There is not a more popular buzzword in business today than the word “innovation.”
There is not a more desired dynamic in nearly every company than “more innovation.”
There is not a more asked question in corporate circles today than “How do I get innovation?”
The company many look to as the benchmark — the role model for innovation — is Apple. And with good reason. The iPhone, iPods and iPads have transformed our world, changed lives, and created the world’s most valuable company out of the remnants of a tech startup that nearly went bankrupt in the 1980s.
So many of us want to be like Apple. But do we hire “Apple-like” people?
Would you have hired Steve Jobs into your company? Would you hire the next Steve Jobs if he or she showed up at your door, CV in hand, asking for a job tomorrow? Would you? Really?” We live in a world shrouded in conformity and superficial pre-judgment. Do you have an MBA? What school did you graduate from? Do you dress right? Act right? Do you have all the right jobs and experiences on your CV?

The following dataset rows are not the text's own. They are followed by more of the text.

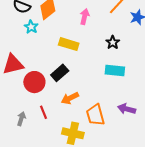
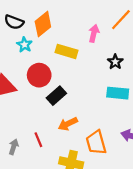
pink arrow: (85, 17) -> (94, 33), moved
yellow rectangle: (69, 44) -> (67, 51), moved
red circle: (34, 82) -> (39, 75), moved

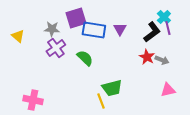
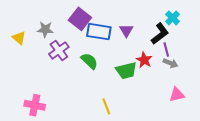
purple square: (76, 18) -> (80, 19), turned -35
purple line: (168, 28) -> (166, 49), moved
gray star: (52, 29) -> (45, 29), moved
red star: (147, 57) -> (144, 60), moved
green trapezoid: (112, 88) -> (126, 70), moved

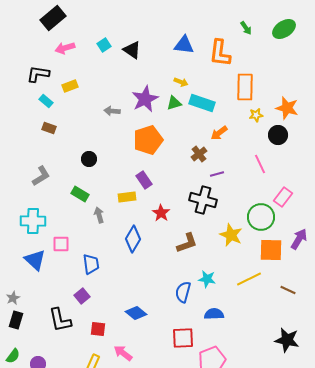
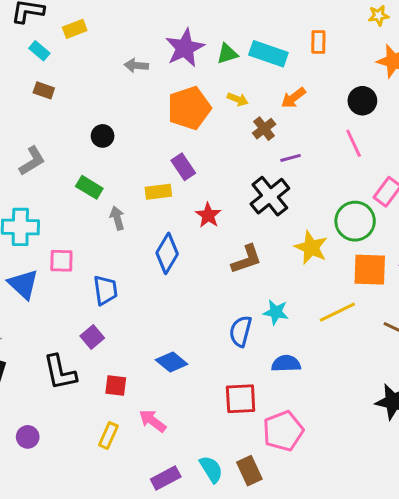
yellow arrow: (181, 82) -> (238, 99), moved
orange rectangle: (245, 87) -> (318, 42), moved, size x0.6
yellow star: (256, 115) -> (379, 16), moved
black circle: (278, 135) -> (362, 101), moved
black cross: (203, 200) -> (270, 196), turned 36

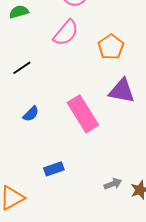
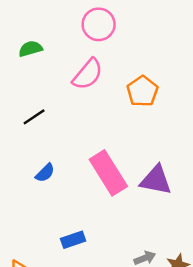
purple triangle: (122, 91) -> (156, 180), moved

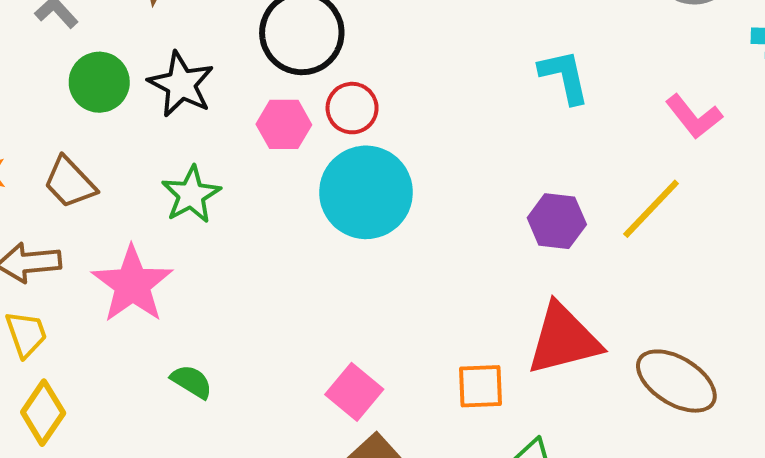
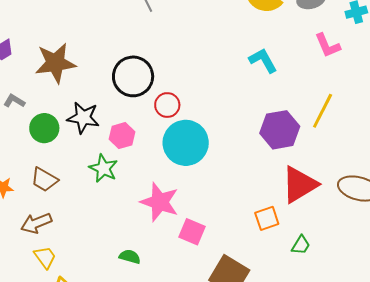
pink L-shape: (694, 117) -> (328, 45), moved, turned 32
pink hexagon: (284, 124) -> (122, 136), moved
purple hexagon: (557, 221) -> (280, 130), size x1.4
pink star: (132, 284) -> (160, 202), moved
pink square: (354, 392) -> (192, 232), moved

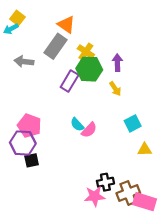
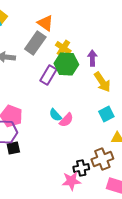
yellow arrow: (115, 89) -> (102, 82), moved, size x1.5
brown cross: (128, 193) -> (102, 159), moved

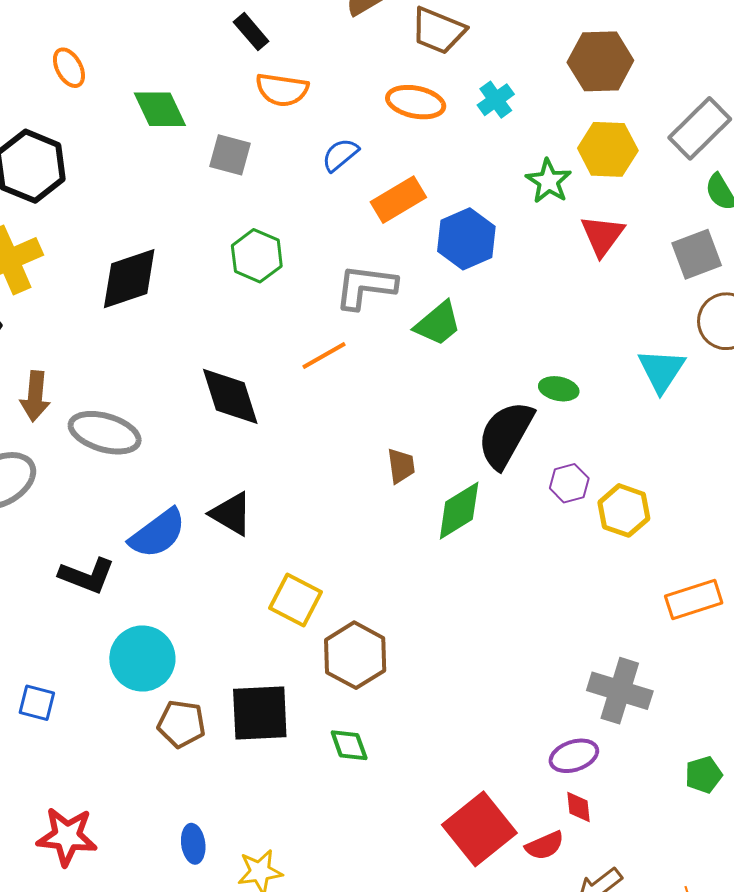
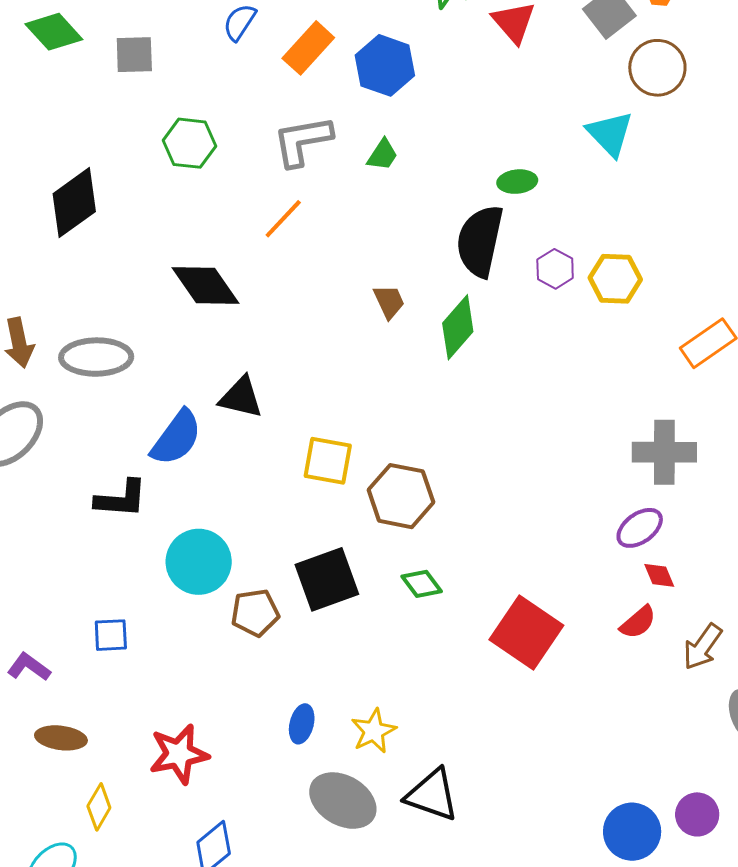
green trapezoid: (438, 324) -> (383, 155), size x0.7
red square: (479, 829) -> (526, 632), moved
blue ellipse: (193, 844) -> (302, 724), turned 39

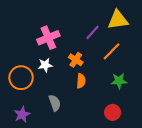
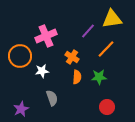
white star: (45, 65) -> (42, 71), moved
orange circle: (21, 78) -> (20, 56), moved
green star: (119, 81) -> (99, 77), moved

A friend of mine works as a CMO for a fairly large multinational in their European HQ. His employer is regarded as something of a “sinking ship” in their industry, steadily losing market share, and the company is open about its need for new innovation. In fact, innovation is strategy number one. But they aren’t getting it, and I am not a bit surprised.
The CMO sent me a note not long ago on some career advice he was giving younger people. Talk about conformity! It was all about how to “build a CV taking the safe and plum assignments” and “make sure you fit into the ‘tribe’ of the company, like, for example, wearing cufflinks and an expensive watch if this is what everyone else does.”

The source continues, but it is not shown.